# Description of the task:
Write out an exact copy of the line containing "23310110003905" and all lines that follow it in the data below, leaving out pictures.

# Provided data:

[Start of Attachment]

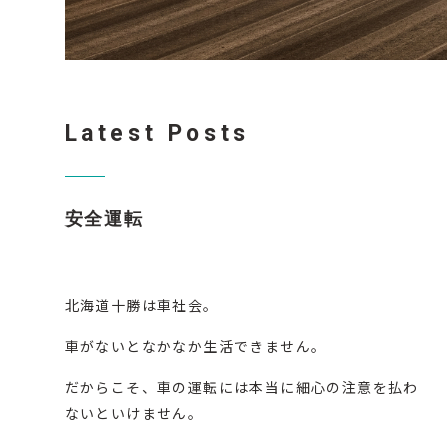
Latest Posts
安全運転
北海道十勝は車社会。
車がないとなかなか生活できません。
だからこそ、車の運転には本当に細心の注意を払わ
ないといけません。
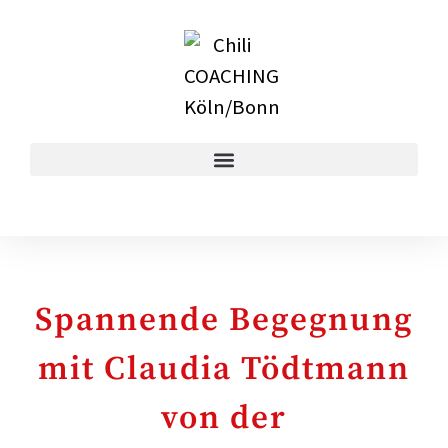
Spannende Begegnung
mit Claudia Tödtmann
von der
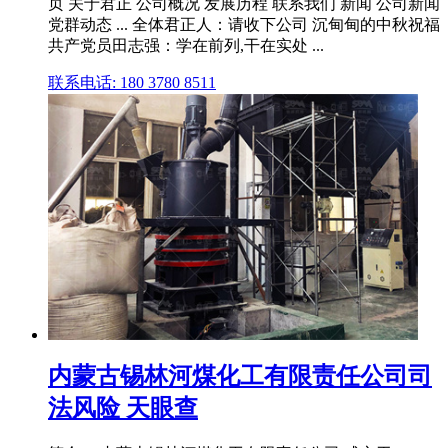
页 关于君正 公司概况 发展历程 联系我们 新闻 公司新闻
党群动态 ... 全体君正人：请收下公司 沉甸甸的中秋祝福
共产党员田志强：学在前列,干在实处 ...
联系电话: 180 3780 8511
内蒙古锡林河煤化工有限责任公司司
法风险 天眼查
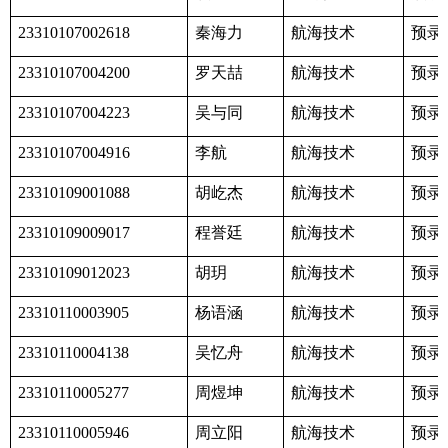
秦海力
航海技术
预录
23310107002618
罗天喆
航海技术
预录
23310107004200
吴与同
航海技术
预录
23310107004223
李航
航海技术
预录
23310107004916
胡屹杰
航海技术
预录
23310109001088
程誉廷
航海技术
预录
23310109009017
胡玥
航海技术
预录
23310109012023
杨语涵
航海技术
预录
23310110003905
吴忆舟
航海技术
预录
23310110004138
周煜坤
航海技术
预录
23310110005277
周立阳
航海技术
预录
23310110005946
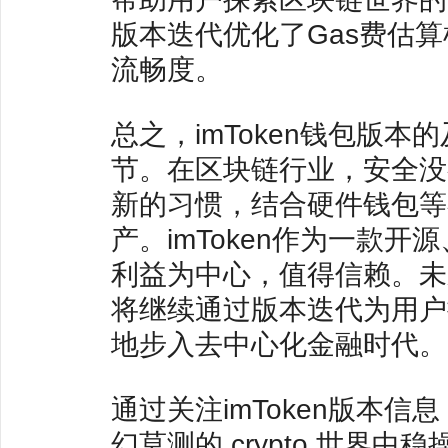
版本迭代优化了Gas费估
流畅度。
总之，imToken钱包版
节。在区块链行业，安全没
新的习惯，结合硬件钱包等
产。imToken作为一款
利益为中心，值得信赖。未来
将继续通过版本迭代为用户
地步入去中心化金融时代。
通过关注imToken版本
幻莫测的 crypto 世界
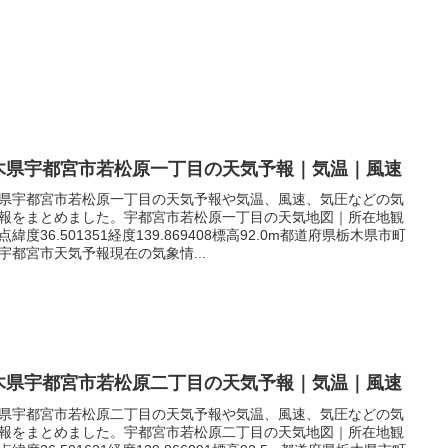
木県宇都宮市若松原一丁目の天気予報｜気温｜風速
県宇都宮市若松原一丁目の天気予報や気温、風速、気圧などの気
報をまとめました。宇都宮市若松原一丁目の天気地図｜所在地観
点緯度36.501351経度139.869408標高92.0m都道府県栃木県市町
宇都宮市天気予報現在の気象情...
木県宇都宮市若松原二丁目の天気予報｜気温｜風速
県宇都宮市若松原二丁目の天気予報や気温、風速、気圧などの気
報をまとめました。宇都宮市若松原二丁目の天気地図｜所在地観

[End of Attachment]

# Output for this task:
23310110003905
吴忆舟
航海技术
预录
23310110004138
周煜坤
航海技术
预录
23310110005277
周立阳
航海技术
预录
23310110005946
版本迭代优化了Gas费估
流畅度。
总之，imToken钱包版
节。在区块链行业，安全没
新的习惯，结合硬件钱包等
产。imToken作为一款
利益为中心，值得信赖。未来
将继续通过版本迭代为用户
地步入去中心化金融时代。
通过关注imToken版本
幻莫测的 crypto 世界
木県宇都宮市若松原一丁目の天気予報｜気温｜風速
県宇都宮市若松原一丁目の天気予報や気温、風速、気圧などの気
報をまとめました。宇都宮市若松原一丁目の天気地図｜所在地観
点緯度36.501351経度139.869408標高92.0m都道府県栃木県市町
宇都宮市天気予報現在の気象情...
木県宇都宮市若松原二丁目の天気予報｜気温｜風速
県宇都宮市若松原二丁目の天気予報や気温、風速、気圧などの気
報をまとめました。宇都宮市若松原二丁目の天気地図｜所在地観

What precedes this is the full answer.